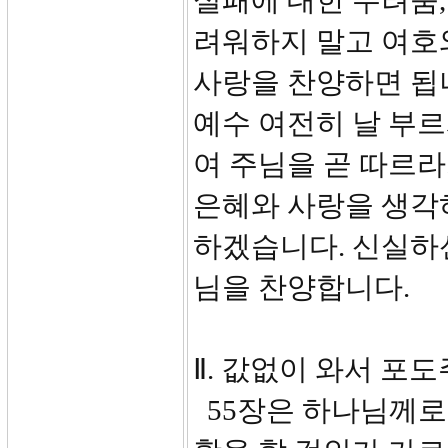
실패에 대한 두려움,
려워하지 말고 여호
사랑을 찬양하면 됩니
예수 여전히 날 부르
여 주님을 곧 따르라.
은혜와 사랑을 생각
하겠습니다. 신실하
님을 찬양합니다.
Ⅱ. 값없이 와서 포도
55장은 하나님께로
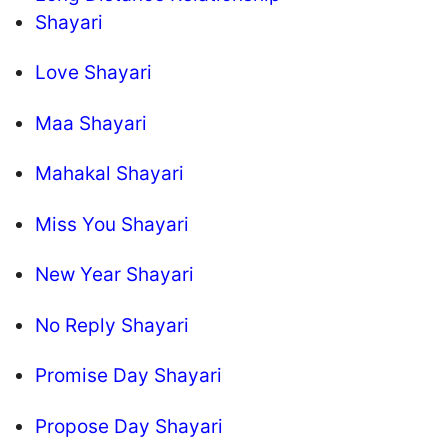
Shayari
Love Shayari
Maa Shayari
Mahakal Shayari
Miss You Shayari
New Year Shayari
No Reply Shayari
Promise Day Shayari
Propose Day Shayari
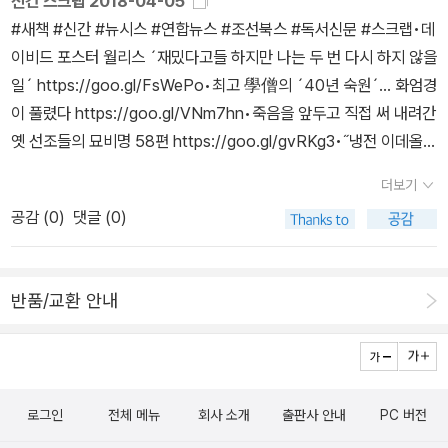
신간 스크랩 2018-04-05
신만의 새로움이 없는 시 창작은 내키지 않았을 것이다. 두보의 절구
#새책 #신간 #뉴시스 #연합뉴스 #조선북스 #독서신문 #스크랩‪•데
가 그의 율시와 고시만큼 성공을 거두지 못했음은 분명하지만, 차라
이비드 포스터 월리스 ´재밌다고들 하지만 나는 두 번 다시 하지 않을
리 실패할지언정 시류에 영합하지 않고 자신의 길을 추구한 것은 진
일´ https://goo.gl/FsWePo•최고 學僧의 ´40년 숙원´… 화엄경
정 대시인의 면모라 할 것이다. 그리고 두보의 절구가 시도한 이러한
이 풀렸다 https://goo.gl/VNm7hn•‪죽음을 앞두고 직접 써 내려간
새로움은 후대의 절구 창작을 보다 자유롭고 다양하게 하는 데 많은
옛 선조들의 묘비명 58편 https://goo.gl/gvRKg3•˝냉전 이데올로
영향을 미쳤다. 두보의 시들이 후대 시의 흐름을 선도한 것이다. 또한
기 넘어 새로운 동아시아 가치 구축해야˝ 『왜 동아시아인가』 『동아시
더보기
두보의 다른 시체의 시와 마찬가지로 그의 절구에 담긴 창신성이 뒤
아사로 가는 길』 https://goo.gl/YTqaR2•‘내부자‘가 말하는 블랙
공감 (
0
)
댓글 (0)
늦게나마 인정받은 것으로 볼 수 있다. 두보의 삶의 방식이자 존재의
리스트…그때 우리는 무엇을 했나 『블랙리스트가 있었다』 https://g
이유 시(詩) 두보는 일찍부터 시인, 유학자로서의 자부심을 가지고
oo.gl/k59HFt•[신간] 사랑 항목을 참조하라 · 빌리 배스게이트 · 재
벼슬길에 나아가 나라와 백성을 위해 일하고 싶어 했으나, 좀처럼 뜻
밌다고들 하지만 나는 두 번 다시 하지 않을 일 · 이 또한 지나가리라 ·
반품/교환 안내
을 펼칠 기회를 얻지 못했다. 오랜 노력 끝에 벼슬을 얻었으나 안녹산
두보 오칠언절구 https://goo.gl/cF22Xc.
의 난 등 여러 우여곡절을 겪고 벼슬에서 물러나 시작(時作)에 열중
하며 가난하게 삶의 후반부를 보냈다. 그런 두보의 삶에서 언제나 곁
에 있었던 것은 바로 시(詩)로, 시는 두보의 삶의 방식이자 존재의 이
유였다. 두보는 절구로 자신의 감정과 풍류를 표현했을 뿐만 아니라,
로그인
전체 메뉴
회사 소개
출판사 안내
PC 버전
편지 대용으로도 자주 지었다. 「왕녹사가 초당 보수할 자금을 허락해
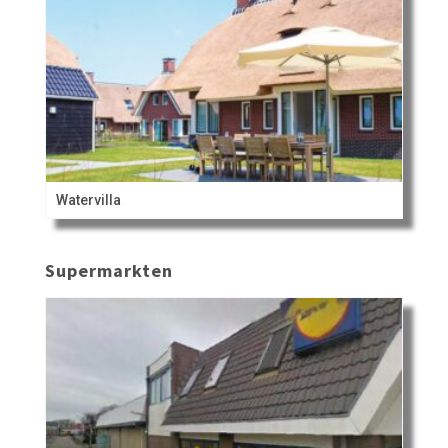
Watervilla
Supermarkten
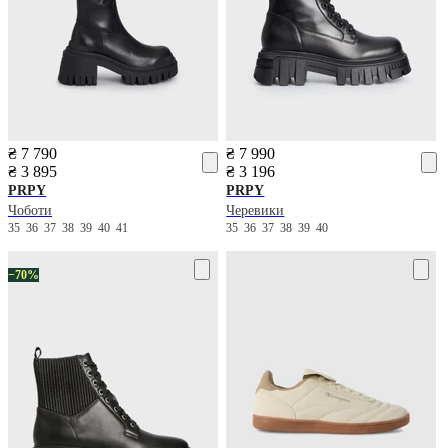
₴ 7 790
₴ 7 990
₴ 3 895
₴ 3 196
PRPY
PRPY
Чоботи
Черевики
35
36
37
38
39
40
41
35
36
37
38
39
40
−70%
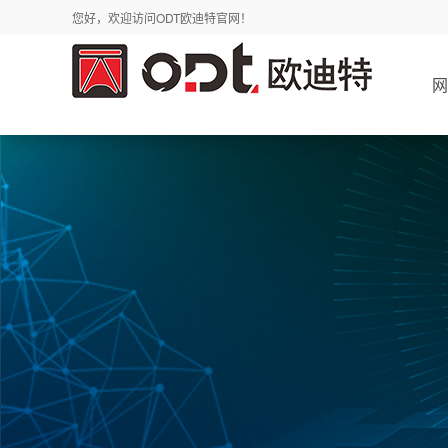
您好，欢迎访问ODT欧迪特官网！
网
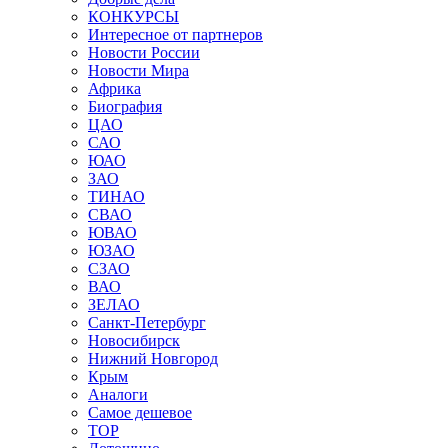
КОНКУРСЫ
Интересное от партнеров
Новости России
Новости Мира
Африка
Биография
ЦАО
САО
ЮАО
ЗАО
ТИНАО
СВАО
ЮВАО
ЮЗАО
СЗАО
ВАО
ЗЕЛАО
Санкт-Петербург
Новосибирск
Нижний Новгород
Крым
Аналоги
Самое дешевое
TOP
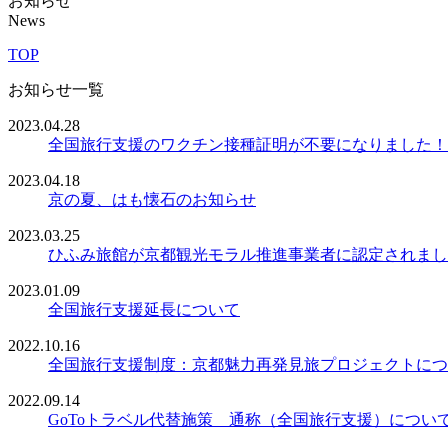
お知らせ
News
TOP
お知らせ一覧
2023.04.28
全国旅行支援のワクチン接種証明が不要になりました！
2023.04.18
京の夏、はも懐石のお知らせ
2023.03.25
ひふみ旅館が京都観光モラル推進事業者に認定されまし
2023.01.09
全国旅行支援延長について
2022.10.16
全国旅行支援制度：京都魅力再発見旅プロジェクトにつ
2022.09.14
GoToトラベル代替施策 通称（全国旅行支援）につい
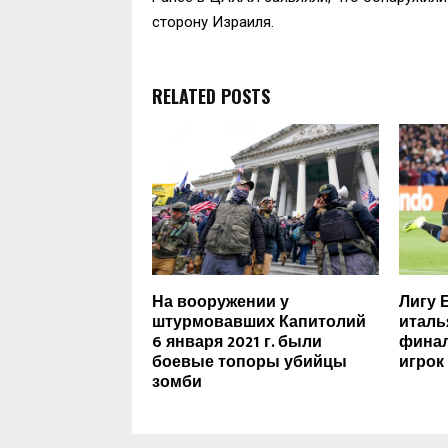
сторону Израиля.
RELATED POSTS
На вооружении у
Лигу 
штурмовавших Капитолий
италья
6 января 2021 г. были
финал
боевые топоры убийцы
игрок
зомби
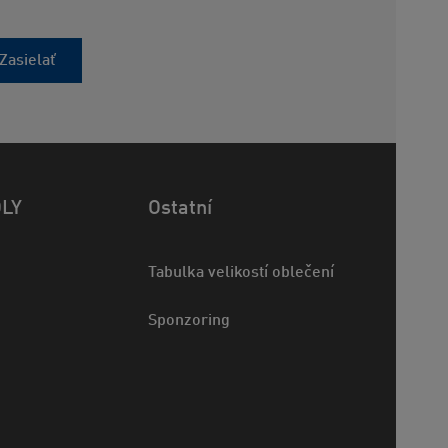
Zasielať
OLY
Ostatní
Tabulka velikostí oblečení
Sponzoring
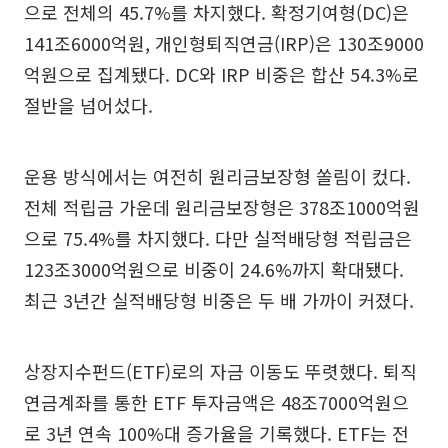
으로 전체의 45.7%를 차지했다. 확정기여형(DC)은
141조6000억원, 개인형퇴직연금(IRP)은 130조9000
억원으로 집계됐다. DC와 IRP 비중은 합산 54.3%로
절반을 넘어섰다.
운용 방식에서는 여전히 원리금보장형 쏠림이 컸다.
전체 적립금 가운데 원리금보장형은 378조1000억원
으로 75.4%를 차지했다. 다만 실적배당형 적립금은
123조3000억원으로 비중이 24.6%까지 확대됐다.
최근 3년간 실적배당형 비중은 두 배 가까이 커졌다.
상장지수펀드(ETF)로의 자금 이동도 뚜렷했다. 퇴직
연금계좌를 통한 ETF 투자금액은 48조7000억원으
로 3년 연속 100%대 증가율을 기록했다. ETF는 전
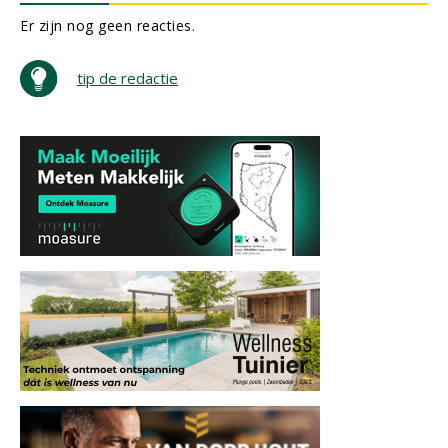
Er zijn nog geen reacties.
tip de redactie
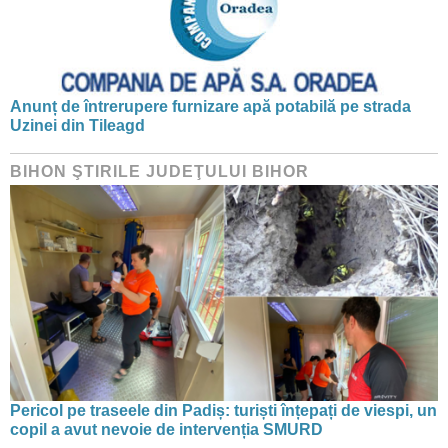
Anunț de întrerupere furnizare apă potabilă pe strada
Uzinei din Tileagd
BIHON ŞTIRILE JUDEŢULUI BIHOR
Pericol pe traseele din Padiș: turiști înțepați de viespi, un
copil a avut nevoie de intervenția SMURD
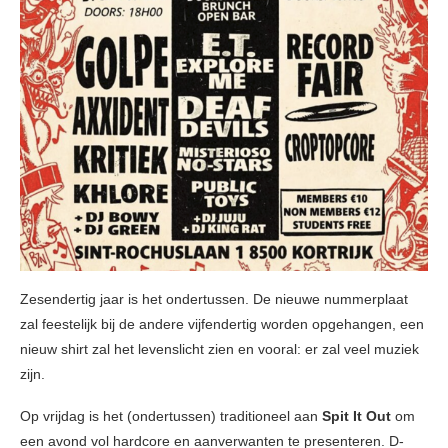
Zesendertig jaar is het ondertussen. De nieuwe nummerplaat
zal feestelijk bij de andere vijfendertig worden opgehangen, een
nieuw shirt zal het levenslicht zien en vooral: er zal veel muziek
zijn.
Op vrijdag is het (ondertussen) traditioneel aan
Spit It Out
om
een avond vol hardcore en aanverwanten te presenteren. D-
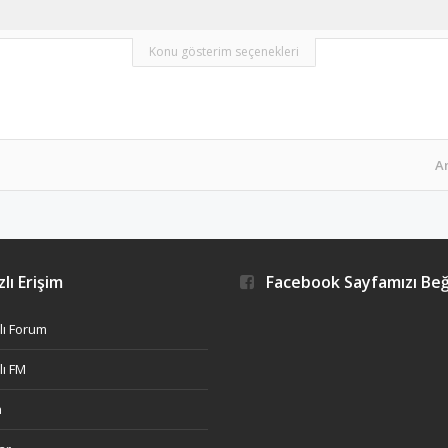
Konu gösterim seçenekleri
A
lı Erişim
Facebook Sayfamızı Be
ı Forum
ı FM
h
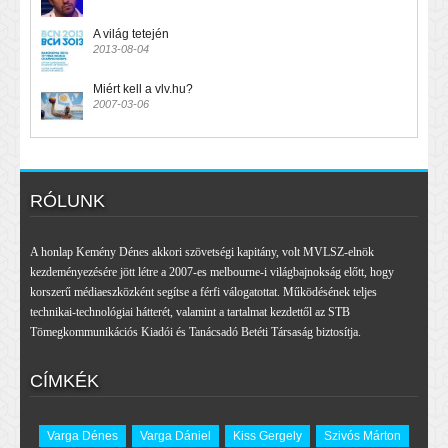
A világ tetején
2013-08-04
Miért kell a vlv.hu?
2007-03-06
RÓLUNK
A honlap Kemény Dénes akkori szövetségi kapitány, volt MVLSZ-elnök
kezdeményezésére jött létre a 2007-es melbourne-i világbajnokság előtt, hogy
korszerű médiaeszközként segítse a férfi válogatottat. Működésének teljes
technikai-technológiai hátterét, valamint a tartalmat kezdettől az STB
Tömegkommunikációs Kiadói és Tanácsadó Betéti Társaság biztosítja.
CÍMKÉK
Varga Dénes
Varga Dániel
Kiss Gergely
Szivós Márton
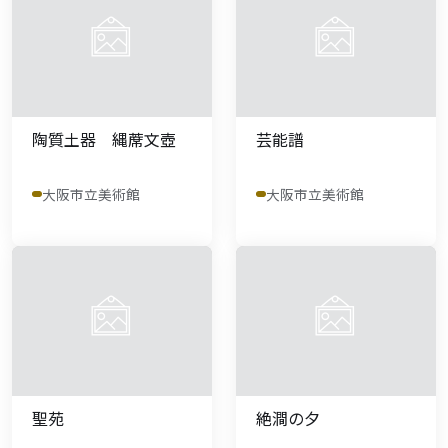
陶質土器 縄蓆文壺
芸能譜
大阪市立美術館
大阪市立美術館
聖苑
絶澗の夕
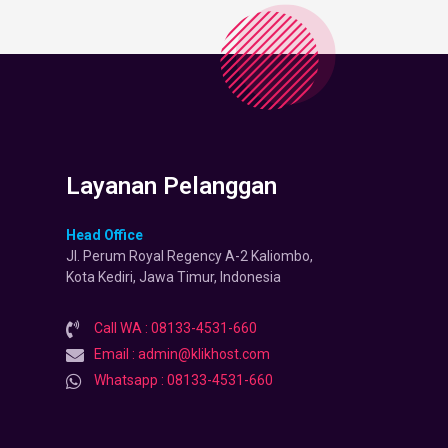
Layanan Pelanggan
Head Office
Jl. Perum Royal Regency A-2 Kaliombo,
Kota Kediri, Jawa Timur, Indonesia
Call WA : 08133-4531-660
Email : admin@klikhost.com
Whatsapp : 08133-4531-660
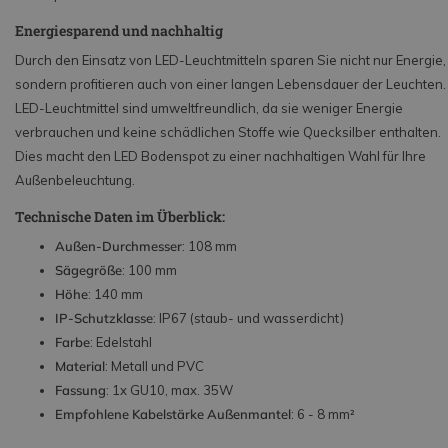
Energiesparend und nachhaltig
Durch den Einsatz von LED-Leuchtmitteln sparen Sie nicht nur Energie,
sondern profitieren auch von einer langen Lebensdauer der Leuchten.
LED-Leuchtmittel sind umweltfreundlich, da sie weniger Energie
verbrauchen und keine schädlichen Stoffe wie Quecksilber enthalten.
Dies macht den LED Bodenspot zu einer nachhaltigen Wahl für Ihre
Außenbeleuchtung.
Technische Daten im Überblick:
Außen-Durchmesser
: 108 mm
Sägegröße
: 100 mm
Höhe
: 140 mm
IP-Schutzklasse
: IP67 (staub- und wasserdicht)
Farbe
: Edelstahl
Material
: Metall und PVC
Fassung
: 1x GU10, max. 35W
Empfohlene Kabelstärke Außenmantel
: 6 - 8 mm²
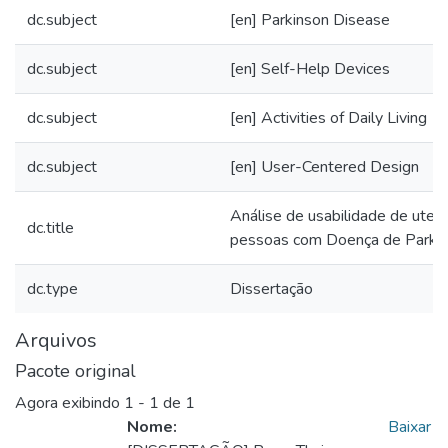
dc.subject
[en] Parkinson Disease
dc.subject
[en] Self-Help Devices
dc.subject
[en] Activities of Daily Living
dc.subject
[en] User-Centered Design
Análise de usabilidade de utens
dc.title
pessoas com Doença de Parki
dc.type
Dissertação
Arquivos
Pacote original
Agora exibindo
1 - 1 de 1
Nome:
Baixar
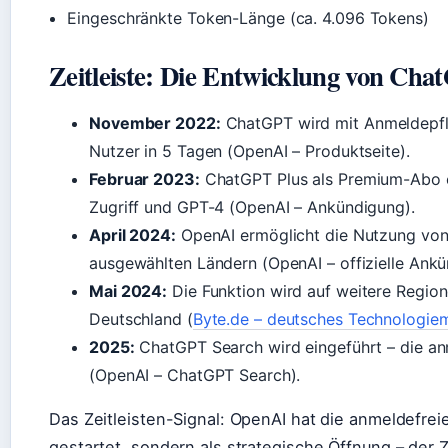
Eingeschränkte Token-Länge (ca. 4.096 Tokens)
Zeitleiste: Die Entwicklung von Ch
November 2022:
ChatGPT wird mit Anmeldepflic
Nutzer in 5 Tagen (OpenAI – Produktseite).
Februar 2023:
ChatGPT Plus als Premium-Abo e
Zugriff und GPT-4 (OpenAI – Ankündigung).
April 2024:
OpenAI ermöglicht die Nutzung vo
ausgewählten Ländern (OpenAI – offizielle Ankü
Mai 2024:
Die Funktion wird auf weitere Regio
Deutschland (
Byte.de – deutsches Technologie
2025:
ChatGPT Search wird eingeführt – die an
(OpenAI – ChatGPT Search).
Das Zeitleisten-Signal: OpenAI hat die anmeldefrei
gestartet, sondern als strategische Öffnung – der Z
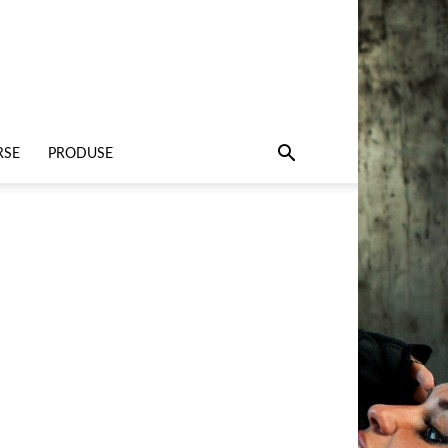
RSE
PRODUSE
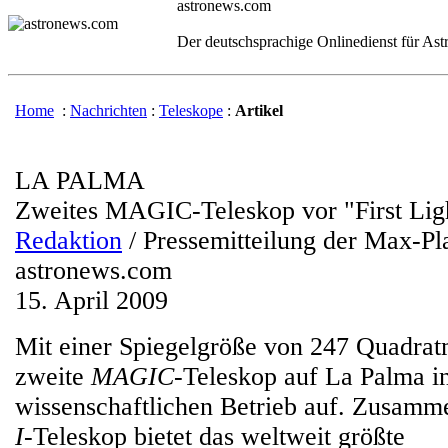
astronews.com
Der deutschsprachige Onlinedienst für As
Home
:
Nachrichten
:
Teleskope
:
Artikel
LA PALMA
Zweites MAGIC-Teleskop vor "First Lig
Redaktion
/ Pressemitteilung der Max-Pl
astronews.com
15. April 2009
Mit einer Spiegelgröße von 247 Quadrat
zweite
MAGIC
-Teleskop auf La Palma i
wissenschaftlichen Betrieb auf. Zusam
I
-Teleskop bietet das weltweit größte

________________

### Activity
Your answer should be the exact lines above from the one containing "ひふみ旅館が京都観光モラル推進事業者に認定されまし" through the one containing "Pericol pe traseele", with both end lines kept and the pictures removed, please.

### Result
ひふみ旅館が京都観光モラル推進事業者に認定されまし
2023.01.09
全国旅行支援延長について
2022.10.16
全国旅行支援制度：京都魅力再発見旅プロジェクトにつ
2022.09.14
GoToトラベル代替施策 通称（全国旅行支援）につい
сторону Израиля.
RELATED POSTS
На вооружении у
Лигу 
штурмовавших Капитолий
италья
6 января 2021 г. были
финал
боевые топоры убийцы
игрок
зомби
Zasielať
OLY
Ostatní
Tabulka velikostí oblečení
Sponzoring
으로 전체의 45.7%를 차지했다. 확정기여형(DC)은
141조6000억원, 개인형퇴직연금(IRP)은 130조9000
억원으로 집계됐다. DC와 IRP 비중은 합산 54.3%로
절반을 넘어섰다.
운용 방식에서는 여전히 원리금보장형 쏠림이 컸다.
전체 적립금 가운데 원리금보장형은 378조1000억원
으로 75.4%를 차지했다. 다만 실적배당형 적립금은
123조3000억원으로 비중이 24.6%까지 확대됐다.
최근 3년간 실적배당형 비중은 두 배 가까이 커졌다.
상장지수펀드(ETF)로의 자금 이동도 뚜렷했다. 퇴직
연금계좌를 통한 ETF 투자금액은 48조7000억원으
로 3년 연속 100%대 증가율을 기록했다. ETF는 전
Er zijn nog geen reacties.
tip de redactie
Anunț de întrerupere furnizare apă potabilă pe strada
Uzinei din Tileagd
BIHON ŞTIRILE JUDEŢULUI BIHOR
Pericol pe traseele din Padiș: turiști înțepați de viespi, un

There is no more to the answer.